Comprehensive Healthcare Inspection of the Beckley VA Medical Center in West Virginia
Report Information
Summary
This Office of Inspector General (OIG) Comprehensive Healthcare Inspection Program report describes the results of a focused evaluation of the quality of care delivered in the inpatient and outpatient settings of the Beckley VA Medical Center, which includes two outpatient clinics in West Virginia. This evaluation focused on five key operational areas:
• Leadership and organizational risks
• Quality, safety, and value
• Medical staff privileging
• Environment of care
• Mental health (suicide prevention initiatives)
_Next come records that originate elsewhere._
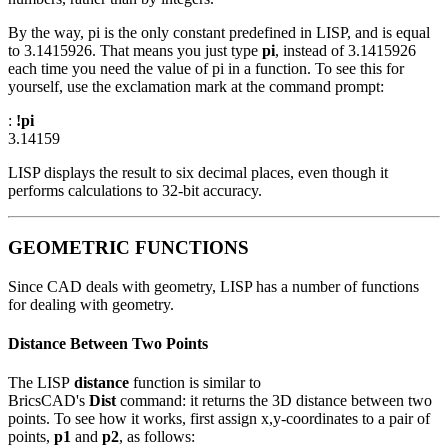
By the way, pi is the only constant predefined in LISP, and is equal
to 3.1415926. That means you just type
pi
, instead of 3.1415926
each time you need the value of pi in a function. To see this for
yourself, use the exclamation mark at the command prompt:
:
!pi
3.14159
LISP displays the result to six decimal places, even though it
performs calculations to 32-bit accuracy.
GEOMETRIC FUNCTIONS
Since CAD deals with geometry, LISP has a number of functions
for dealing with geometry.
Distance Between Two Points
The LISP
distance
function is similar to
BricsCAD's
Dist
command: it returns the 3D distance between two
points. To see how it works, first assign x,y-coordinates to a pair of
points,
p1
and
p2
, as follows: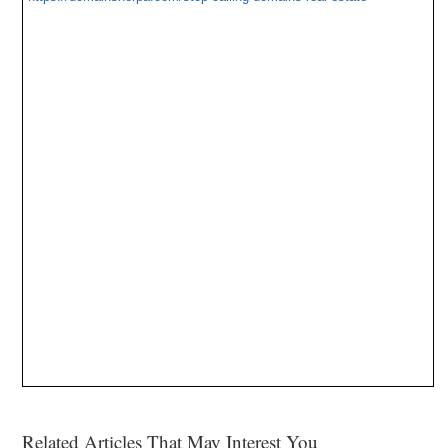
Related Articles That May Interest You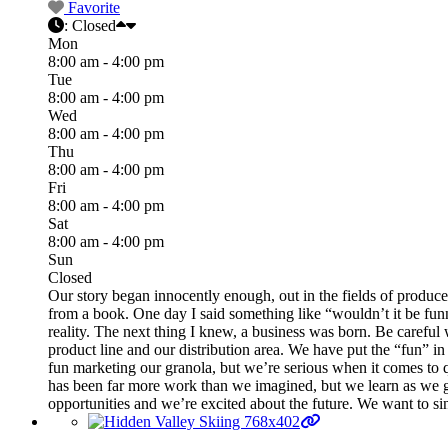
Favorite
:
Closed
Mon
8:00 am - 4:00 pm
Tue
8:00 am - 4:00 pm
Wed
8:00 am - 4:00 pm
Thu
8:00 am - 4:00 pm
Fri
8:00 am - 4:00 pm
Sat
8:00 am - 4:00 pm
Sun
Closed
Our story began innocently enough, out in the fields of produce 
from a book. One day I said something like “wouldn’t it be funny
reality. The next thing I knew, a business was born. Be careful
product line and our distribution area. We have put the “fun” in
fun marketing our granola, but we’re serious when it comes to qu
has been far more work than we imagined, but we learn as we g
opportunities and we’re excited about the future. We want to sin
The OIG issued three recommendations for improvement in two areas:
1. Medical staff privileging
• Service-specific criteria in Ongoing Professional Practice Evaluations
• Regular Ongoing Professional Practice Evaluations
2. Mental health
• Comprehensive Suicide Risk Evaluation completion
The Chief of Staff ensures service chiefs incorporate service-specific criteria in licensed independent practitioners’ Ongoing Professional Practice Evaluations.
The Chief of Staff ensures service chiefs regularly monitor licensed independent practitioners’ performance through Ongoing Professional Practice Evaluations.
The Medical Center Director ensures providers complete the Comprehensive Suicide Risk Evaluation on the same day as a patient’s positive suicide risk screen in all ambulatory care settings.